Example 2: Consider another recurrence,
$$T(n) = 2T(n - 1) + n$$
This can be written as
$$T(n) - 2T(n - 1) = 1^nn$$
Comparing the right hand side with $b^np(n)$, we get $b = 1$ and $d = 1$. Therefore the characteristic polynomial is
$$(x - 2)(x - 1)^2 = 0$$
This has repeated roots and we can solve this using the techniques discussed above.

Change of variable

Sometimes changing the variable in a recurrence relation helps to solve the complicated recurrences. By changing the variable, we can convert some complicated recurrences into linear homogeneous or inhomogeneous form which we can easily be solved.
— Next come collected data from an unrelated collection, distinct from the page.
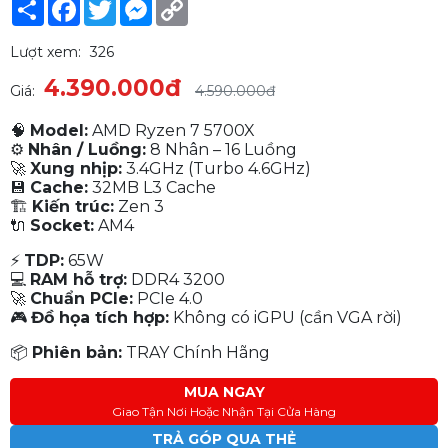
Share
Facebook
Twitter
Messenger
Copy
Link
Lượt xem:
326
4.390.000đ
Giá:
4.590.000đ
🧠
Model:
AMD Ryzen 7 5700X
⚙
Nhân / Luồng:
8 Nhân – 16 Luồng
🚀
Xung nhịp:
3.4GHz (Turbo 4.6GHz)
💾
Cache:
32MB L3 Cache
🏗
Kiến trúc:
Zen 3
🔌
Socket:
AM4
⚡
TDP:
65W
💻
RAM hỗ trợ:
DDR4 3200
🚀
Chuẩn PCIe:
PCIe 4.0
🎮
Đồ họa tích hợp:
Không có iGPU (cần VGA rời)
📦
Phiên bản:
TRAY Chính Hãng
MUA NGAY
Giao Tận Nơi Hoặc Nhận Tại Cửa Hàng
TRẢ GÓP QUA THẺ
At last, we put the original variable back to the recurrence to get the required solution. Let me explain this with the help of an example.

Example: Consider a recurrence
$$T(n) = 3T(n/2) + n$$
In above recurrence relation, the value of $n$ is reduced to half in every iteration. If we replace $n$ with $2^i$, we get
$$T(2^i) = 3T(2^{i - 1}) + 2^i$$
If we let $T(2^i) = t_i$, $T(2^{i - 1})$ becomes $t_{i - 1}$ and the recurrence relation converts to
$$t_i - 3t_{i - 1} = 2^i$$
This is linear inhomogeneous equation with $b = 1$ and $d = 0$. The characteristic polynomial is
$$(x - 3)(x - 2) = 0$$
It has roots $r_1 = 3$ and $r_2 = 2$. The solution will be in the form
$$t_i = c_13^i + c_22^i$$
Initially we changed variable $n$ to $2^i$. $n$ and $2^i$ will be equal when $i = \log_2 n$. Therefore,
$$t_{\log_2 n} = c_13^{\log_2 n} + c_22^{\log_2 n}$$
We let $T(2^i) = t_i$, and thus $T(n) = t_{\log_2 n}$
$$T(n) = c_13^{\log_2 n} + c_22^{\log_2 n}$$
or
$$T(n) = c_1n^{\log_2 3} + c_2n$$
Using the base conditions, value of $c_1$ and $c_2$ can be easily calculated.

References

  1. Brassard, G., & Bratley, P. (2008). Fundamentals of Algorithmics. New Delhi: PHI Learning Private Limited.